She-bears were tough, resilient, brave. Unfortunately, they were
also scarce. They would stay and fight for their families, and die
for their loved ones. Unlike weak, little humans who would turn and
run at the first sign of trouble. None of his human ex-girlfriends
had stayed by his side when his clan ran into some trouble with the
other shifter packs in town. They had been saccharine sweet when
they wanted lavish gifts from him, but they only looked out for
themselves. They wouldn't stay and fight. They just liked to be
pleasured and pampered. He couldn't blame them, he supposed. They
were only weak, defenseless humans. But it was tiresome to pander to
whining, petulant human females who gave nothing of themselves, and
Tony secretly swore that he would never date another human female
again. He'd had quite enough of backstabbing, gold-digging,
spineless little schemers.

He had gone along with Cole's
ridiculous, albeit well-meaning plan of signing the four of them up
at an online dating site. His Alpha was hoping that they would find
their mates and boost their clan's numbers. Tony understood Cole's
rationale. The Nightfire clan was young and relatively small,
compared to the other shifter packs and clans in Moonstone Creek.
They had to grow, reproduce, groom the next generation of members and
leaders in their clan. But the next generation was nowhere in sight.
Their clan couldn't be seen to be ageing and shrinking.
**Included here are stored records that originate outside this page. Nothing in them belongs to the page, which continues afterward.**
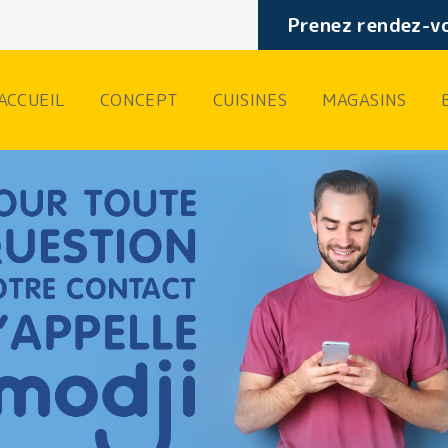
Prenez rendez-vo
ACCUEIL
CONCEPT
CUISINES
MAGASINS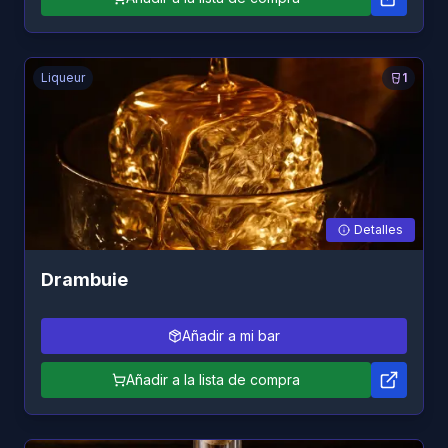
Liqueur
1
Detalles
Drambuie
Añadir a mi bar
Añadir a la lista de compra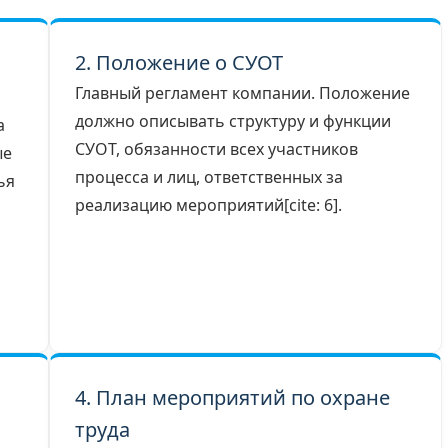
2. Положение о СУОТ
Главный регламент компании. Положение
должно описывать структуру и функции
а
СУОТ, обязанности всех участников
ые
процесса и лиц, ответственных за
ья
реализацию мероприятий[cite: 6].
4. План мероприятий по охране
труда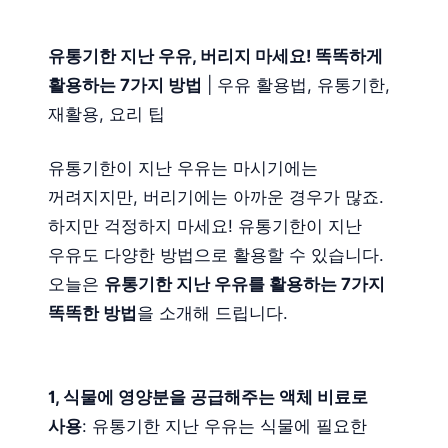
유통기한 지난 우유, 버리지 마세요! 똑똑하게
활용하는 7가지 방법
| 우유 활용법, 유통기한,
재활용, 요리 팁
유통기한이 지난 우유는 마시기에는
꺼려지지만, 버리기에는 아까운 경우가 많죠.
하지만 걱정하지 마세요! 유통기한이 지난
우유도 다양한 방법으로 활용할 수 있습니다.
오늘은
유통기한 지난 우유를 활용하는 7가지
똑똑한 방법
을 소개해 드립니다.
1, 식물에 영양분을 공급해주는 액체 비료로
사용
: 유통기한 지난 우유는 식물에 필요한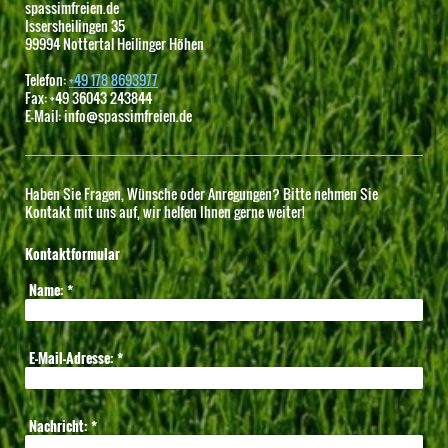
spassimfreien.de
Issersheilingen
35
99994
Nottertal Heilinger Höhen
Telefon:
+49 178 8693977
Fax:
+49 36043 243844
E-Mail:
info@spassimfreien.de
Haben Sie Fragen, Wünsche oder Anregungen? Bitte nehmen Sie
Kontakt mit uns auf, wir helfen Ihnen gerne weiter!
Kontaktformular
Name:
*
E-Mail-Adresse:
*
Nachricht:
*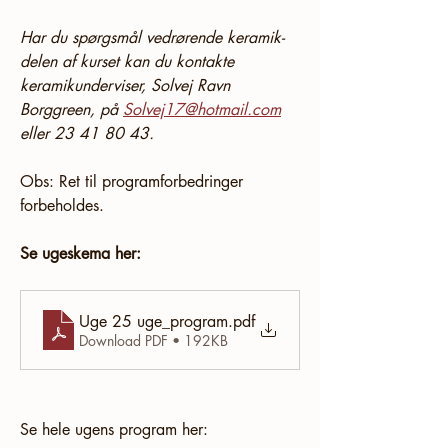
Har du spørgsmål vedrørende keramik-
delen af kurset kan du kontakte 
keramikunderviser, Solvej Ravn 
Borggreen, på 
Solvej17@hotmail.com
eller 23 41 80 43.
Obs: Ret til programforbedringer 
forbeholdes.   
Se ugeskema her:
Uge 25 uge_program
.pdf
Download PDF • 192KB
Se hele ugens program her: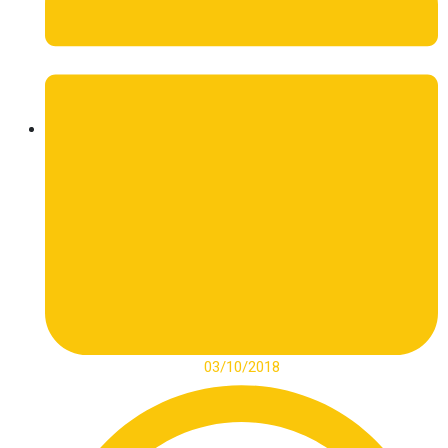
03/10/2018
Predators
preyed on the old and weak. An ageing, weakening clan would be
targeted and attacked. Cole had the interest of the Nightfire clan
in mind when he signed them all up for that dating site.

The plan had worked—for
Cole.

Abby had seen Cole's profile
and had bravely traveled all the way to Moonstone Creek to look for
him. Tony had to admit that Abby wasn't like most human women he'd
encountered. She was plucky and tough, and Tony genuinely liked and
respected her. He was happy for his Alpha, but that didn't mean he
was going to follow in Cole's footsteps and get himself a little
human mate.

Tony had simply typed
gibberish in his online profile on that stupid dating site. And he
had put on his most forbidding and menacing look when the camera
snapped his picture.

But just when he thought he
was safe, who should come blowing into Moonstone Creek like a
lightning cloud but Terri Quinn, Abby's best friend from the city.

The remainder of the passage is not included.